Member Data Documentation

GDoc* Doc
private

Current document analysed.

void* Data
private

Some data than can be assigned to the analyser.

GSession* Session
private

Corresponding session.

GDescription Description
private

Description to build during the analysis.

R::RContainer<GConceptRecord,false,true> Records
private

Records to build during the analysis.

size_t NbRecords
private

Number of records really used for the represents the documents.

GLang* Lang
private

Language associated to the document.

GTokenizer* Tokenizer
private

The tokenizer.

R::RCastCursor<GPlugIn,GAnalyzer> Analyzers
private

The analyzers.

R::RContainer<GToken,true,false> MemoryTokens
private

Memory of tokens.

size_t NbMemoryTokensUsed
private

Number of tokens from the memory used.

R::RContainer<GTokenOccur,true,false> MemoryOccurs
private

Memory of occurrences.

size_t NbMemoryOccursUsed
private

Number of occurrences from the memory used.

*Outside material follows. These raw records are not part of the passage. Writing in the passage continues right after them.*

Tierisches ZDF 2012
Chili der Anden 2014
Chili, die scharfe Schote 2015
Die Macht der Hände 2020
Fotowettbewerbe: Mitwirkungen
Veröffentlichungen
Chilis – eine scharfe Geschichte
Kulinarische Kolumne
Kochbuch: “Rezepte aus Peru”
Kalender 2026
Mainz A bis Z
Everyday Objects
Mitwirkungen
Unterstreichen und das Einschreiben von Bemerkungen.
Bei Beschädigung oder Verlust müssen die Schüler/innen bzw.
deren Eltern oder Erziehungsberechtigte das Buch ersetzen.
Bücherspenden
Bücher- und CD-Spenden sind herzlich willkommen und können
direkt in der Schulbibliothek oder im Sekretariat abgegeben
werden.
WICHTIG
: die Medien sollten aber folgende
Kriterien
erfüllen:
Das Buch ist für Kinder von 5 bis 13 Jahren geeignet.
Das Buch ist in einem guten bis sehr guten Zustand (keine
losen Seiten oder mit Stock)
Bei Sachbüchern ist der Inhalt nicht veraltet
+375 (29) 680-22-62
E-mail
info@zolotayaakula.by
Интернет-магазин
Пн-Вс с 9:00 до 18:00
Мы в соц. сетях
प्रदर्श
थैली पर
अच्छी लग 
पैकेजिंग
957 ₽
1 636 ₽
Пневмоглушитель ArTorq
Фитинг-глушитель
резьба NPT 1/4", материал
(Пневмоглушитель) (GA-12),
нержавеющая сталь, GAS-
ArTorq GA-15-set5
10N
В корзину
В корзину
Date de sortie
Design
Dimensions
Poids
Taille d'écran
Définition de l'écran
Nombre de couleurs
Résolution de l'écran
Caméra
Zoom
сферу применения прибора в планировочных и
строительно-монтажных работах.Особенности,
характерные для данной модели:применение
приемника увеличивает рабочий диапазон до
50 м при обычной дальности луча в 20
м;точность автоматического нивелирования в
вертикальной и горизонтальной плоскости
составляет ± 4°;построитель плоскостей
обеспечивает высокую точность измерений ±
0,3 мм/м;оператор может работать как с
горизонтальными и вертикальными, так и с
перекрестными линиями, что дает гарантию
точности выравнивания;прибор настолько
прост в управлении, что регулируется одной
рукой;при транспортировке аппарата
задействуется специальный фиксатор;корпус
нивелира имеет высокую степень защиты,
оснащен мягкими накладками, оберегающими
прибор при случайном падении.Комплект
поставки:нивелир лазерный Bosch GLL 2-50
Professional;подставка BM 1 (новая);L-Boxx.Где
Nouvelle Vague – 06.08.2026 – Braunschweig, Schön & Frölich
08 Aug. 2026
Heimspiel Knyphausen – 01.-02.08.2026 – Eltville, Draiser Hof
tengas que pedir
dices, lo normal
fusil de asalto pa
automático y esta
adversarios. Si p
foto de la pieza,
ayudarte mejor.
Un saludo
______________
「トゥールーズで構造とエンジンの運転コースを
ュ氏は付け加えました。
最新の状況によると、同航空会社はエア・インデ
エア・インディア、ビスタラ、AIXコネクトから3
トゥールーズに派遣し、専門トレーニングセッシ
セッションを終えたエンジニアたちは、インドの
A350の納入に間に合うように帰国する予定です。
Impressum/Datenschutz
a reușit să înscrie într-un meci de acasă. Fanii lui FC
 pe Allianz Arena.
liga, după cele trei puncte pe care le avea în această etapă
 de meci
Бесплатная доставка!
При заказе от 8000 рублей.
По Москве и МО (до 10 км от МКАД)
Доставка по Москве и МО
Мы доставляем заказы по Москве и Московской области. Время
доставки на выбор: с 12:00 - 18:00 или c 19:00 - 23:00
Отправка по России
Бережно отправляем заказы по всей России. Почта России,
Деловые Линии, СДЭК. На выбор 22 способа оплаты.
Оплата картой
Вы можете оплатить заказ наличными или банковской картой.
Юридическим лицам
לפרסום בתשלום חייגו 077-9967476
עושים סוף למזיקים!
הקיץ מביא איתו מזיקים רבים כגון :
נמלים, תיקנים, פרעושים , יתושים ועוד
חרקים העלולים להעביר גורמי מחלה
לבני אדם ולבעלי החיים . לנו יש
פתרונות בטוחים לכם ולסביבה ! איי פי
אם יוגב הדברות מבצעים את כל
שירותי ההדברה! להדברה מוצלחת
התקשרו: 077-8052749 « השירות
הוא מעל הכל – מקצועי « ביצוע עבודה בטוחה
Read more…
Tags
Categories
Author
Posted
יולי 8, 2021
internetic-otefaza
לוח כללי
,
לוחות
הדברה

R::RHashContainer<GToken,false> OrderTokens
private

List of tokens currently added ordered.

R::RContainer<GToken,false,false> Tokens
private

List of tokens currently added.

R::RContainer<GTokenOccur,false,false> Occurs
private

The occurrences of the tokens.

R::RContainer<GTokenOccur,false,false> Top
private

Top occurrences.

R::RStack<GTokenOccur,false,true,true> Depths
private

A stack representing the "active" tokens at each depth.

GVector* CurVector
private

Vector for which new concepts should be added.

size_t CurPos
private

Current position.

size_t CurDepth
private

Current depth.

bool DepthError
private

Is there a depth error for the current situation.

size_t CurSyntacticPos
private

Current syntactic position.

tTokenType CurTokenType
private

Current token type.

double CurTokenWeight
private

Current token weight.

R::RContainer<R::RNumContainer<size_t,false>,true,false> SyntacticPos
private
size_t NbTopRecords
private

Number of top records.

size_t NbRefs
private

Number of valid concepts referenced.